(Stored items from a collection)
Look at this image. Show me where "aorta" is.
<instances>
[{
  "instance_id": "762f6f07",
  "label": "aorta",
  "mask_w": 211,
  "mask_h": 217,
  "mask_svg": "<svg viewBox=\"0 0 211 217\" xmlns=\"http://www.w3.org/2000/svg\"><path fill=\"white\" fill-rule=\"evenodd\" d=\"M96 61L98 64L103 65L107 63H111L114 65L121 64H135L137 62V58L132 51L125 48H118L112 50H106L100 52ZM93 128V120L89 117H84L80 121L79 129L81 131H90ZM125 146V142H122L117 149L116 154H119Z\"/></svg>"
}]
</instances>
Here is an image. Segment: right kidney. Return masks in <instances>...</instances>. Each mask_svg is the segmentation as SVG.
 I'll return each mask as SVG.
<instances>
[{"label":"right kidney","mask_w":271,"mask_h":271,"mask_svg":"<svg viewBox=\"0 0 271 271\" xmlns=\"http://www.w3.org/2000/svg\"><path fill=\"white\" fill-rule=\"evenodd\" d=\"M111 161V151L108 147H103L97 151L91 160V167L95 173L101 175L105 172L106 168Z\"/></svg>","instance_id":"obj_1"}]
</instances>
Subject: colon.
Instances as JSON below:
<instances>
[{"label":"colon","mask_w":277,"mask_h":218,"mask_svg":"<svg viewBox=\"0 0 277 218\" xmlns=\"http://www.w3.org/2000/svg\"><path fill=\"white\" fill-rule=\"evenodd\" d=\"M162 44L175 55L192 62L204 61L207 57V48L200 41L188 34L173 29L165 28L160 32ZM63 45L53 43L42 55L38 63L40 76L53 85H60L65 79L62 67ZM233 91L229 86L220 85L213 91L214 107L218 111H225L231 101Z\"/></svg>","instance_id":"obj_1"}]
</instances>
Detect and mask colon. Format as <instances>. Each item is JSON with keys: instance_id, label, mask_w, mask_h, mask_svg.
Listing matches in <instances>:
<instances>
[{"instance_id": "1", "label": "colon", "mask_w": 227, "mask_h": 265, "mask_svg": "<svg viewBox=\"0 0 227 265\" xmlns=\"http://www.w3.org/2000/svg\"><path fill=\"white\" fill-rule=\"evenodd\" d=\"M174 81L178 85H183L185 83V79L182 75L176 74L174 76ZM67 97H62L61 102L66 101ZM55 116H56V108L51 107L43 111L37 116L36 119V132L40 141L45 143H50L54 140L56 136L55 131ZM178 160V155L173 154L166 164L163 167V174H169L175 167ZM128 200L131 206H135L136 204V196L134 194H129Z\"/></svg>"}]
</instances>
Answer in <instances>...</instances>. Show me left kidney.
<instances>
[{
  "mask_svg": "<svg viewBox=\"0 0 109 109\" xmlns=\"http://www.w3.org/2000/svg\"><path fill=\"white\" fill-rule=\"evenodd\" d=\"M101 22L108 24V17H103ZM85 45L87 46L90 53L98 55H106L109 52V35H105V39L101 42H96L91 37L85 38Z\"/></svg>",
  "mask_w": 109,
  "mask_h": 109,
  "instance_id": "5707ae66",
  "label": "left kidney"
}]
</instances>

■ PROBLEM REQUIREMENTS: The answer must be exactly the lines from the one containing "Subject: colon." through the final line of the data, both ends included, and nothing else.

■ ANSWER:
Subject: colon.
Instances as JSON below:
<instances>
[{"label":"colon","mask_w":277,"mask_h":218,"mask_svg":"<svg viewBox=\"0 0 277 218\" xmlns=\"http://www.w3.org/2000/svg\"><path fill=\"white\" fill-rule=\"evenodd\" d=\"M162 44L175 55L192 62L204 61L207 57V48L200 41L188 34L173 29L165 28L160 32ZM63 45L53 43L42 55L38 63L40 76L53 85H60L65 79L62 67ZM233 91L229 86L220 85L213 91L214 107L218 111H225L231 101Z\"/></svg>","instance_id":"obj_1"}]
</instances>
Detect and mask colon. Format as <instances>. Each item is JSON with keys: instance_id, label, mask_w, mask_h, mask_svg.
Listing matches in <instances>:
<instances>
[{"instance_id": "1", "label": "colon", "mask_w": 227, "mask_h": 265, "mask_svg": "<svg viewBox=\"0 0 227 265\" xmlns=\"http://www.w3.org/2000/svg\"><path fill=\"white\" fill-rule=\"evenodd\" d=\"M174 81L178 85H183L185 83V79L182 75L176 74L174 76ZM67 97H62L61 102L66 101ZM55 116H56V108L51 107L43 111L37 116L36 119V132L40 141L45 143H50L54 140L56 136L55 131ZM178 160V155L173 154L166 164L163 167V174H169L175 167ZM128 200L131 206H135L136 204V196L134 194H129Z\"/></svg>"}]
</instances>
Answer in <instances>...</instances>. Show me left kidney.
<instances>
[{
  "mask_svg": "<svg viewBox=\"0 0 109 109\" xmlns=\"http://www.w3.org/2000/svg\"><path fill=\"white\" fill-rule=\"evenodd\" d=\"M101 22L108 24V17H103ZM85 45L87 46L90 53L98 55H106L109 52V35H105V39L101 42H96L91 37L85 38Z\"/></svg>",
  "mask_w": 109,
  "mask_h": 109,
  "instance_id": "5707ae66",
  "label": "left kidney"
}]
</instances>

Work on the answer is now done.